### Raw data ###
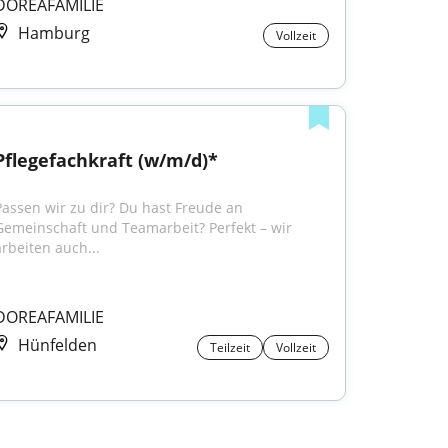
DOREAFAMILIE
Hamburg
Vollzeit
Pflegefachkraft (w/m/d)*
Passen wir zu dir? Du hast Freude an 
Gemeinschaft und Teamarbeit? Perfekt – wir 
arbeiten auch...
DOREAFAMILIE
Hünfelden
Teilzeit
Vollzeit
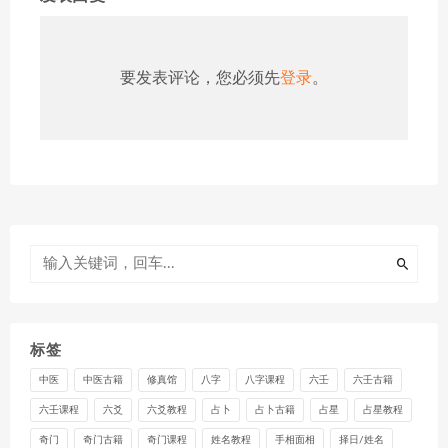
要发表评论，您必须先
登录
。
标签
中医
中医古籍
修真馆
八字
八字课程
六壬
六壬古籍
六壬课程
六爻
六爻教程
占卜
占卜古籍
占星
占星教程
奇门
奇门古籍
奇门课程
姓名教程
手相面相
择日/姓名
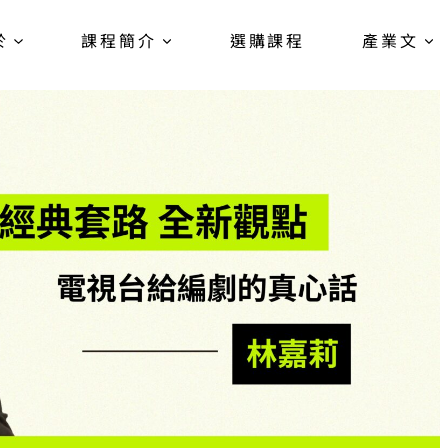
於
課程簡介
選購課程
產業文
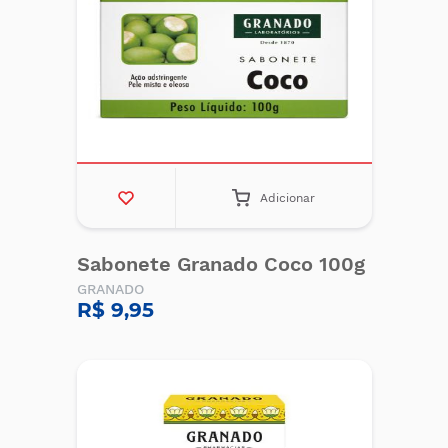
Adicionar
Sabonete Granado Coco 100g
GRANADO
R$ 9,95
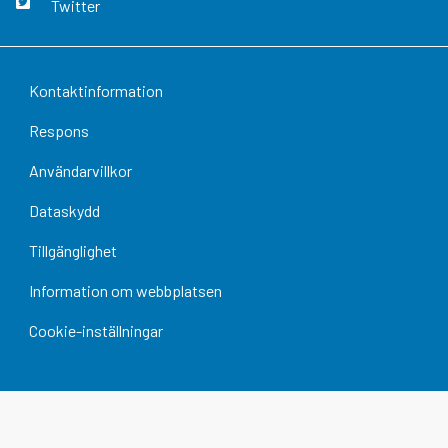
Twitter
Kontaktinformation
Respons
Användarvillkor
Dataskydd
Tillgänglighet
Information om webbplatsen
Cookie-inställningar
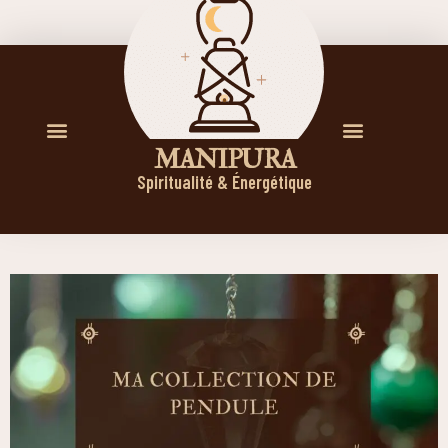
M A N I P U R A
Spiritualité & Énergétique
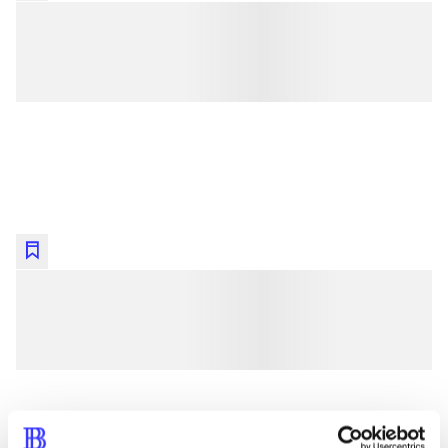
lorem ipsum dolor sit amet ...
lorem ipsum dolor sit amet ...
lorem ipsum dolor sit amet ...
lorem ipsum dolor sit amet ...
lorem ipsum dolor sit amet ...
lorem ipsum dolor sit amet ...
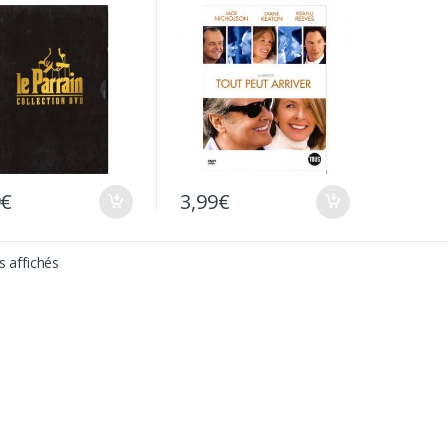
9
€
3,99
€
s affichés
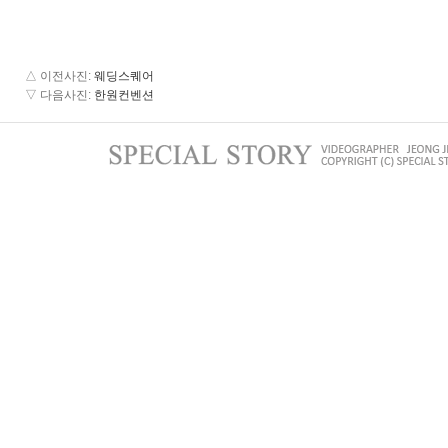
△ 이전사진
:
웨딩스퀘어
▽ 다음사진
:
한원컨벤션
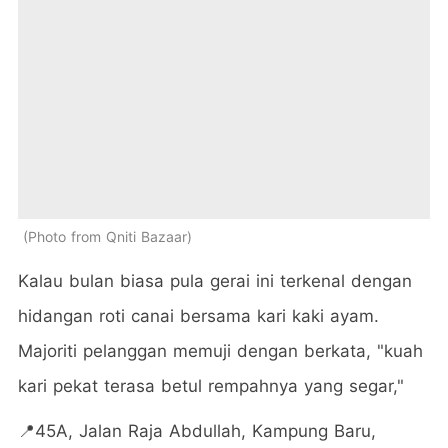
Photo from Qniti Bazaar
Kalau bulan biasa pula gerai ini terkenal dengan
hidangan roti canai bersama kari kaki ayam.
Majoriti pelanggan memuji dengan berkata, "kuah
kari pekat terasa betul rempahnya yang segar,"
📍45A, Jalan Raja Abdullah, Kampung Baru,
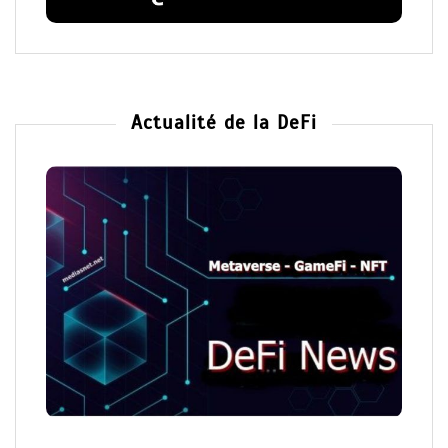
Actualité de la DeFi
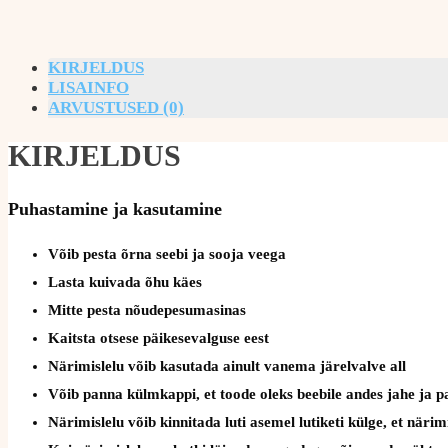
KIRJELDUS
LISAINFO
ARVUSTUSED (0)
KIRJELDUS
Puhastamine ja kasutamine
Võib pesta õrna seebi ja sooja veega
Lasta kuivada õhu käes
Mitte pesta nõudepesumasinas
Kaitsta otsese päikesevalguse eest
Närimislelu võib kasutada ainult vanema järelvalve all
Võib panna külmkappi, et toode oleks beebile andes jahe ja 
Närimislelu võib kinnitada luti asemel lutiketi külge, et näri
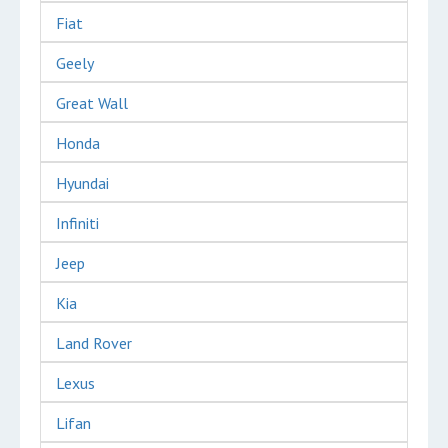
Fiat
Geely
Great Wall
Honda
Hyundai
Infiniti
Jeep
Kia
Land Rover
Lexus
Lifan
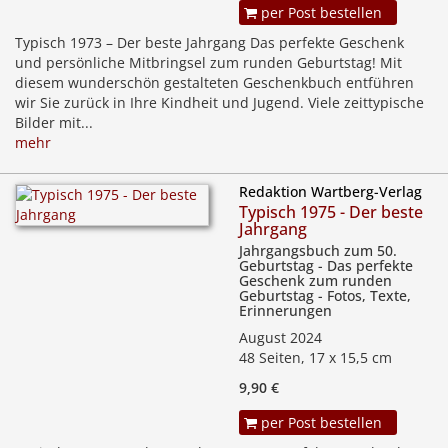
per Post bestellen
Typisch 1973 – Der beste Jahrgang Das perfekte Geschenk
und persönliche Mitbringsel zum runden Geburtstag! Mit
diesem wunderschön gestalteten Geschenkbuch entführen
wir Sie zurück in Ihre Kindheit und Jugend. Viele zeittypische
Bilder mit...
mehr
Redaktion Wartberg-Verlag
Typisch 1975 - Der beste
Jahrgang
Jahrgangsbuch zum 50.
Geburtstag - Das perfekte
Geschenk zum runden
Geburtstag - Fotos, Texte,
Erinnerungen
August 2024
48 Seiten, 17 x 15,5 cm
9,90 €
per Post bestellen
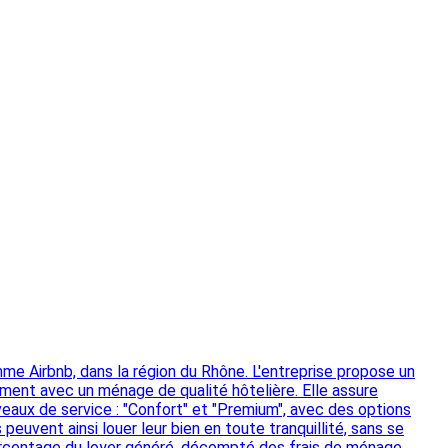
e Airbnb, dans la région du Rhône. L'entreprise propose un
gement avec un ménage de qualité hôtelière. Elle assure
eaux de service : "Confort" et "Premium", avec des options
uvent ainsi louer leur bien en toute tranquillité, sans se
pourcentage du loyer généré, décompté des frais de ménage.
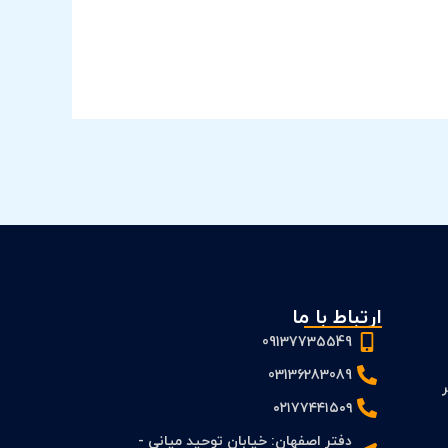
ارتباط با ما
09137735549
03136283089
 PFS و FS بر
۰۲۱۷۷۴۴۱۵۰۹
دفتر اصفهان: خیابان توحید میانی -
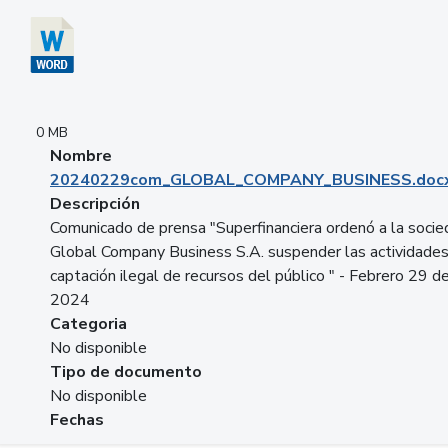
0 MB
Nombre
20240229com_GLOBAL_COMPANY_BUSINESS.doc
Descripción
Comunicado de prensa "Superfinanciera ordenó a la soci
Global Company Business S.A. suspender las actividade
captación ilegal de recursos del público " - Febrero 29 d
2024
Categoria
No disponible
Tipo de documento
No disponible
Fechas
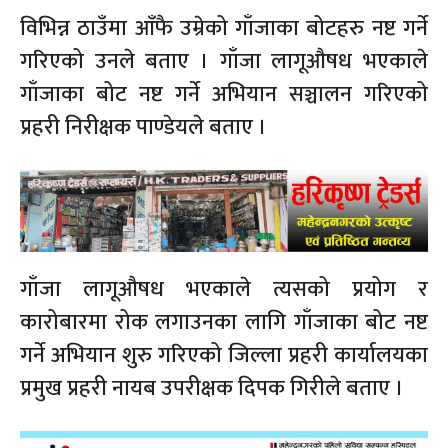
विभिन्न ठाउँमा आँफै उम्रेको गाँजाका बोटहरु नष्ट गर्ने
गरिएको उनले बताए । गाँजा लागूऔषध भएकाले
गाँजाका बोट नष्ट गर्ने अभियान सञ्चालन गरिएको
प्रहरी निरीक्षक पाण्डेयले बताए ।
गाँजा लागूऔषध भएकाले त्यसको प्रयोग र
कारोबारमा रोक लगाउनका लागि गाँजाका बोट नष्ट
गर्ने अभियान शुरु गरिएको जिल्ला प्रहरी कार्यालयका
प्रमुख प्रहरी नायब उपरीक्षक दिपक गिरीले बताए ।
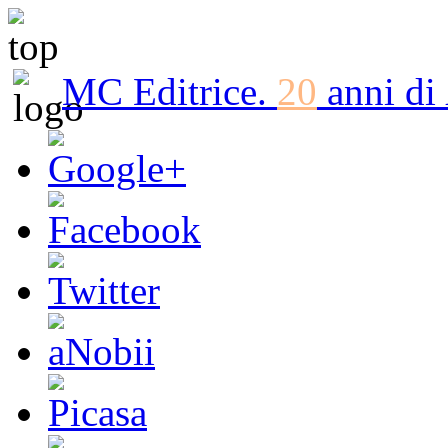
MC Editrice.
20
anni di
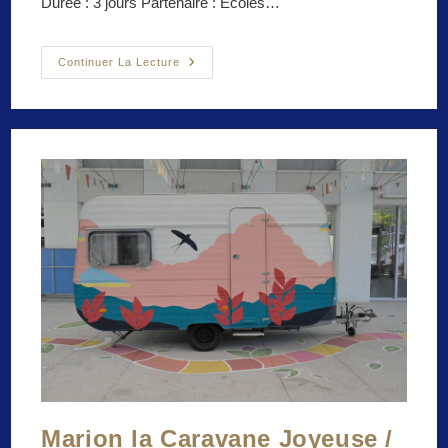
Durée : 3 jours Partenaire : Ecoles…
Monstres
Continuer La Lecture
Et
Compagnie
/
Exposition
Collective
Pluridisciplinaire
/
Papiers
Découpés,
Conte,
Écriture,
Enregistrement
Sonore
Marion la Caravane Joyeuse /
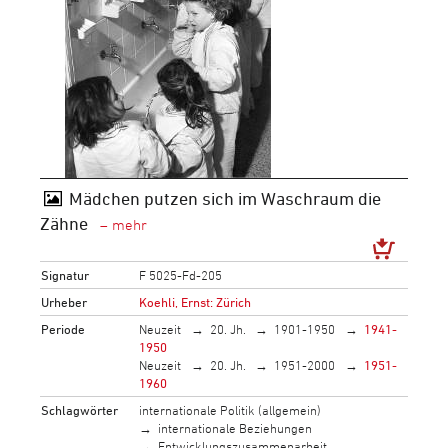
Mädchen putzen sich im Waschraum die
Zähne
Signatur
F 5025-Fd-205
Urheber
Koehli, Ernst: Zürich
Periode
Neuzeit
20. Jh.
1901-1950
1941-
1950
Neuzeit
20. Jh.
1951-2000
1951-
1960
Schlagwörter
internationale Politik (allgemein)
internationale Beziehungen
Entwicklungszusammenarbeit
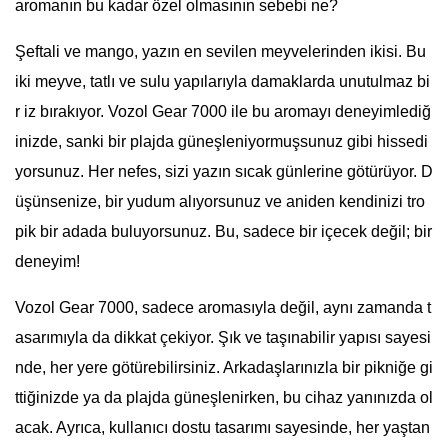
aromanın bu kadar özel olmasının sebebi ne?
Şeftali ve mango, yazın en sevilen meyvelerinden ikisi. Bu
iki meyve, tatlı ve sulu yapılarıyla damaklarda unutulmaz bi
r iz bırakıyor. Vozol Gear 7000 ile bu aromayı deneyimlediğ
inizde, sanki bir plajda güneşleniyormuşsunuz gibi hissedi
yorsunuz. Her nefes, sizi yazın sıcak günlerine götürüyor. D
üşünsenize, bir yudum alıyorsunuz ve aniden kendinizi tro
pik bir adada buluyorsunuz. Bu, sadece bir içecek değil; bir
deneyim!
Vozol Gear 7000, sadece aromasıyla değil, aynı zamanda t
asarımıyla da dikkat çekiyor. Şık ve taşınabilir yapısı sayesi
nde, her yere götürebilirsiniz. Arkadaşlarınızla bir pikniğe gi
ttiğinizde ya da plajda güneşlenirken, bu cihaz yanınızda ol
acak. Ayrıca, kullanıcı dostu tasarımı sayesinde, her yaştan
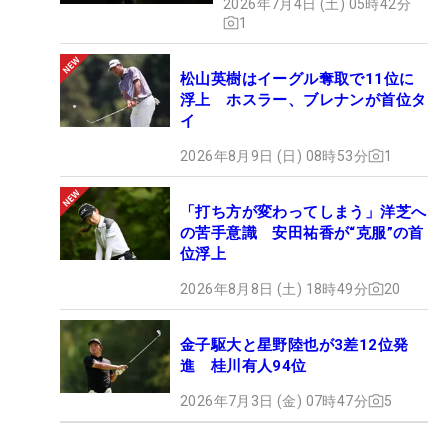
2026年7月4日 (土) 05時42分
1
松山英樹はイーグル奪取で11位に
浮上 ホスラー、ブレナンが首位タ
イ
2026年8月9日 (日) 08時53分
1
「打ち方が変わってしまう」洋芝へ
の苦手意識 安田祐香が“克服”の首
位浮上
2026年8月8日 (土) 18時49分
20
金子駆大と星野陸也が3差12位発
進 桂川有人94位
2026年7月3日 (金) 07時47分
5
###
- [The task]
Please set down every record above exactly as it appears, leaving out the pictures.

- [Answer to the problem]
DOREAFAMILIE
Hamburg
Vollzeit
Pflegefachkraft (w/m/d)*
Passen wir zu dir? Du hast Freude an 
Gemeinschaft und Teamarbeit? Perfekt – wir 
arbeiten auch...
DOREAFAMILIE
Hünfelden
Teilzeit
Vollzeit
要发表评论，您必须先
登录
。
标签
中医
中医古籍
修真馆
八字
八字课程
六壬
六壬古籍
六壬课程
六爻
六爻教程
占卜
占卜古籍
占星
占星教程
奇门
奇门古籍
奇门课程
姓名教程
手相面相
择日/姓名
於
課程簡介
選購課程
產業文
Adicionar
Sabonete Granado Coco 100g
GRANADO
R$ 9,95
Twitter
Kontaktinformation
Respons
Användarvillkor
Dataskydd
Tillgänglighet
Information om webbplatsen
Cookie-inställningar
M A N I P U R A
Spiritualité & Énergétique
lorem ipsum dolor sit amet ...
lorem ipsum dolor sit amet ...
lorem ipsum dolor sit amet ...
lorem ipsum dolor sit amet ...
lorem ipsum dolor sit amet ...
lorem ipsum dolor sit amet ...
9
€
3,99
€
s affichés
△ 이전사진
:
웨딩스퀘어
▽ 다음사진
:
한원컨벤션
Photo from Qniti Bazaar
Kalau bulan biasa pula gerai ini terkenal dengan
hidangan roti canai bersama kari kaki ayam.
Majoriti pelanggan memuji dengan berkata, "kuah
kari pekat terasa betul rempahnya yang segar,"
📍45A, Jalan Raja Abdullah, Kampung Baru,
Actualité de la DeFi
KIRJELDUS
LISAINFO
ARVUSTUSED (0)
KIRJELDUS
Puhastamine ja kasutamine
Võib pesta õrna seebi ja sooja veega
Lasta kuivada õhu käes
Mitte pesta nõudepesumasinas
Kaitsta otsese päikesevalguse eest
Närimislelu võib kasutada ainult vanema järelvalve all
Võib panna külmkappi, et toode oleks beebile andes jahe ja 
Närimislelu võib kinnitada luti asemel lutiketi külge, et näri
Fiat
Geely
Great Wall
Honda
Hyundai
Infiniti
Jeep
Kia
Land Rover
Lexus
Lifan
per Post bestellen
Typisch 1973 – Der beste Jahrgang Das perfekte Geschenk
und persönliche Mitbringsel zum runden Geburtstag! Mit
diesem wunderschön gestalteten Geschenkbuch entführen
wir Sie zurück in Ihre Kindheit und Jugend. Viele zeittypische
Bilder mit...
mehr
Redaktion Wartberg-Verlag
Typisch 1975 - Der beste
Jahrgang
Jahrgangsbuch zum 50.
Geburtstag - Das perfekte
Geschenk zum runden
Geburtstag - Fotos, Texte,
Erinnerungen
August 2024
48 Seiten, 17 x 15,5 cm
9,90 €
per Post bestellen
e Airbnb, dans la région du Rhône. L'entreprise propose un
gement avec un ménage de qualité hôtelière. Elle assure
eaux de service : "Confort" et "Premium", avec des options
uvent ainsi louer leur bien en toute tranquillité, sans se
pourcentage du loyer généré, décompté des frais de ménage.
ارتباط با ما
09137735549
03136283089
 PFS و FS بر
۰۲۱۷۷۴۴۱۵۰۹
دفتر اصفهان: خیابان توحید میانی -
0 MB
Nombre
20240229com_GLOBAL_COMPANY_BUSINESS.doc
Descripción
Comunicado de prensa "Superfinanciera ordenó a la soci
Global Company Business S.A. suspender las actividade
captación ilegal de recursos del público " - Febrero 29 d
2024
Categoria
No disponible
Tipo de documento
No disponible
Fechas
विभिन्न ठाउँमा आँफै उम्रेको गाँजाका बोटहरु नष्ट गर्ने
गरिएको उनले बताए । गाँजा लागूऔषध भएकाले
गाँजाका बोट नष्ट गर्ने अभियान सञ्चालन गरिएको
प्रहरी निरीक्षक पाण्डेयले बताए ।
गाँजा लागूऔषध भएकाले त्यसको प्रयोग र
कारोबारमा रोक लगाउनका लागि गाँजाका बोट नष्ट
गर्ने अभियान शुरु गरिएको जिल्ला प्रहरी कार्यालयका
प्रमुख प्रहरी नायब उपरीक्षक दिपक गिरीले बताए ।
MC Editrice.
20
anni di
Durée : 3 jours Partenaire : Ecoles…
Monstres
Continuer La Lecture
Et
Compagnie
/
Exposition
Collective
Pluridisciplinaire
/
Papiers
Découpés,
Conte,
Écriture,
Enregistrement
Sonore
Marion la Caravane Joyeuse /
Mädchen putzen sich im Waschraum die
Zähne
Signatur
F 5025-Fd-205
Urheber
Koehli, Ernst: Zürich
Periode
Neuzeit
20. Jh.
1901-1950
1941-
1950
Neuzeit
20. Jh.
1951-2000
1951-
1960
Schlagwörter
internationale Politik (allgemein)
internationale Beziehungen
Entwicklungszusammenarbeit
aromanın bu kadar özel olmasının sebebi ne?
Şeftali ve mango, yazın en sevilen meyvelerinden ikisi. Bu
iki meyve, tatlı ve sulu yapılarıyla damaklarda unutulmaz bi
r iz bırakıyor. Vozol Gear 7000 ile bu aromayı deneyimlediğ
inizde, sanki bir plajda güneşleniyormuşsunuz gibi hissedi
yorsunuz. Her nefes, sizi yazın sıcak günlerine götürüyor. D
üşünsenize, bir yudum alıyorsunuz ve aniden kendinizi tro
pik bir adada buluyorsunuz. Bu, sadece bir içecek değil; bir
deneyim!
Vozol Gear 7000, sadece aromasıyla değil, aynı zamanda t
asarımıyla da dikkat çekiyor. Şık ve taşınabilir yapısı sayesi
nde, her yere götürebilirsiniz. Arkadaşlarınızla bir pikniğe gi
ttiğinizde ya da plajda güneşlenirken, bu cihaz yanınızda ol
acak. Ayrıca, kullanıcı dostu tasarımı sayesinde, her yaştan
2026年7月4日 (土) 05時42分
1
松山英樹はイーグル奪取で11位に
浮上 ホスラー、ブレナンが首位タ
イ
2026年8月9日 (日) 08時53分
1
「打ち方が変わってしまう」洋芝へ
の苦手意識 安田祐香が“克服”の首
位浮上
2026年8月8日 (土) 18時49分
20
金子駆大と星野陸也が3差12位発
進 桂川有人94位
2026年7月3日 (金) 07時47分
5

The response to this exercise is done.